The Investigating Host-Guest Interactions in Metal-Organic Frameworks (MOFs) PhD Scholarship is a fully funded Higher Degree Research (HDR) scholarship offered by the University of New South Wales (UNSW Sydney), Australia. The project is hosted by the School of Chemistry and led by the Macreadie Research Group, which specializes in inorganic and supramolecular chemistry. The scholarship supports doctoral research that explores host-guest interactions within metal-organic frameworks (MOFs) and examines how these interactions influence the structural and functional properties of porous materials. Moreover, the project advances the development of innovative materials for energy, environmental, and industrial applications.

Background and Purpose

The project aims to achieve sub-angstrom control over the pore environments of metal-organic frameworks by combining inorganic chemistry with supramolecular chemistry. Researchers investigate how different guest molecules interact with MOFs and how these interactions affect gas capture, gas storage, molecular separation, and catalytic performance. Furthermore, the project examines how MOF structures respond to changes in temperature and pressure while evaluating the catalytic behavior of newly developed framework materials. A major research focus involves developing three-dimensional linker metal-organic frameworks (3DL-MOFs), which provide more host-guest interaction sites than conventional MOFs and deliver enhanced functionality. As a result, the research supports the design of advanced porous materials with improved performance across a range of scientific and industrial applications.

Investigating Host-Guest Interactions in Metal-Organic Frameworks PhD Scholarship Benefits

The scholarship provides a living stipend of AUD 37,684 per annum based on the 2024 rate for up to 3.5 years. In addition, eligible international applicants receive a Tuition Fee Scholarship. Two scholarships are available for this project. Scholars also receive advanced training in single-crystal X-ray diffraction, powder X-ray diffraction, organic and inorganic synthesis, gas and vapor adsorption techniques, crystallography, and advanced structural characterization. Furthermore, students conduct research at the Australian Synchrotron and collaborate with international research teams from Australia, New Zealand, the United States, and the United Kingdom. Consequently, recipients gain world-class research experience and valuable international collaboration opportunities.

Eligibility Criteria

Applicants must satisfy the admission requirements for a PhD at UNSW and demonstrate excellent academic achievement and strong research potential. Both domestic and international applicants are eligible to apply. Furthermore, applicants should have a strong academic background in chemistry, particularly inorganic coordination chemistry, organic synthesis, and nuclear magnetic resonance (NMR) interpretation. Previous laboratory research experience in these areas will strengthen an application.
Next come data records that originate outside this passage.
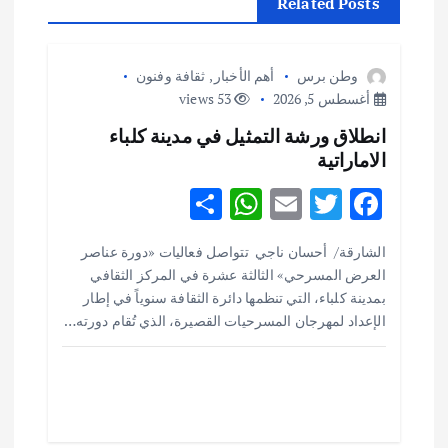
Related Posts
ل
م
وطن برس
أهم الأخبار
,
ثقافة وفنون
أغسطس 5, 2026
53 views
ق
انطلاق ورشة التمثيل في مدينة كلباء
الاماراتية
ا
S
W
E
T
F
ل
h
h
m
w
ac
الشارقة/ أحسان ناجي تتواصل فعاليات «دورة عناصر
ar
at
ai
it
e
ا
العرض المسرحي» الثالثة عشرة في المركز الثقافي
e
s
l
te
b
بمدينة كلباء، التي تنظمها دائرة الثقافة سنوياً في إطار
ت
o
r
A
الإعداد لمهرجان المسرحيات القصيرة، الذي تُقام دورته…
p
o
p
k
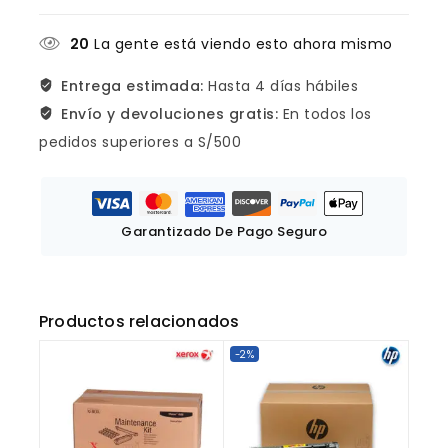
20
La gente está viendo esto ahora mismo
Entrega estimada:
Hasta 4 días hábiles
Envío y devoluciones gratis:
En todos los
pedidos superiores a S/500
Garantizado De Pago Seguro
Productos relacionados
-2%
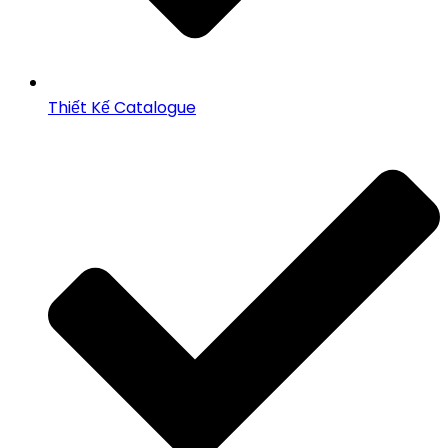
Thiết Kế Catalogue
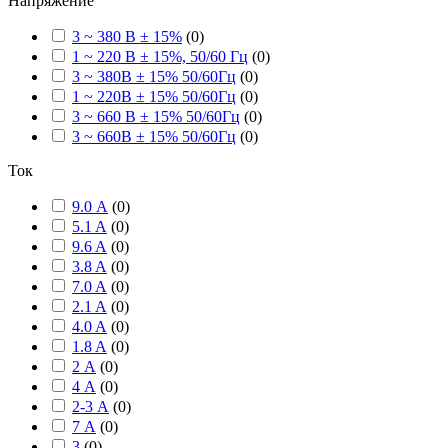
Напряжение
3 ~ 380 В ± 15%
(
0
)
1 ~ 220 В ± 15%, 50/60 Гц
(
0
)
3 ~ 380В ± 15% 50/60Гц
(
0
)
1 ~ 220В ± 15% 50/60Гц
(
0
)
3 ~ 660 В ± 15% 50/60Гц
(
0
)
3 ~ 660В ± 15% 50/60Гц
(
0
)
Ток
9.0 А
(
0
)
5.1 A
(
0
)
9.6 A
(
0
)
3.8 A
(
0
)
7.0 A
(
0
)
2.1 A
(
0
)
4.0 A
(
0
)
1.8 A
(
0
)
2 А
(
0
)
4 А
(
0
)
2-3 А
(
0
)
7 А
(
0
)
3
(
0
)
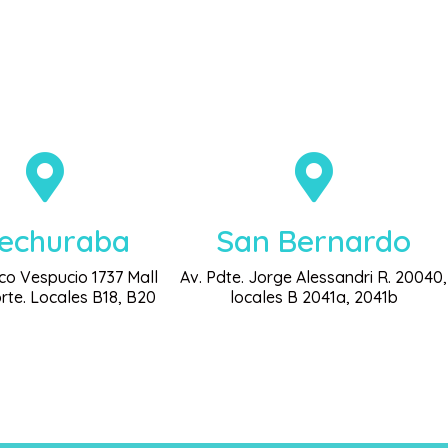
echuraba
San Bernardo
co Vespucio 1737 Mall
Av. Pdte. Jorge Alessandri R. 20040,
rte. Locales B18, B20
locales B 2041a, 2041b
Investigating Host-Guest Interactions in Metal-Organic Frameworks PhD Scholarship Application Process

Applicants should contact the project supervisor before submitting a Higher Degree Research application to UNSW. They must provide all required academic documents and demonstrate how their qualifications, laboratory experience, and research interests align with the project’s objectives. After receiving a positive response, applicants should complete the university’s PhD admission process. Therefore, early communication with the supervisor and careful preparation of the application can improve the likelihood of selection.

Opportunities for Scholars

The scholarship provides an outstanding opportunity to conduct internationally recognized research in inorganic chemistry, supramolecular chemistry, and advanced materials science. Moreover, scholars collaborate with leading researchers while developing expertise in MOF synthesis, crystallography, synchrotron characterization, and gas adsorption analysis. Their research contributes to advances in gas storage, molecular separation, catalysis, and sustainable materials development. Consequently, graduates are well prepared for careers in academia, chemical research, advanced materials, clean energy, environmental technologies, and high-technology industries.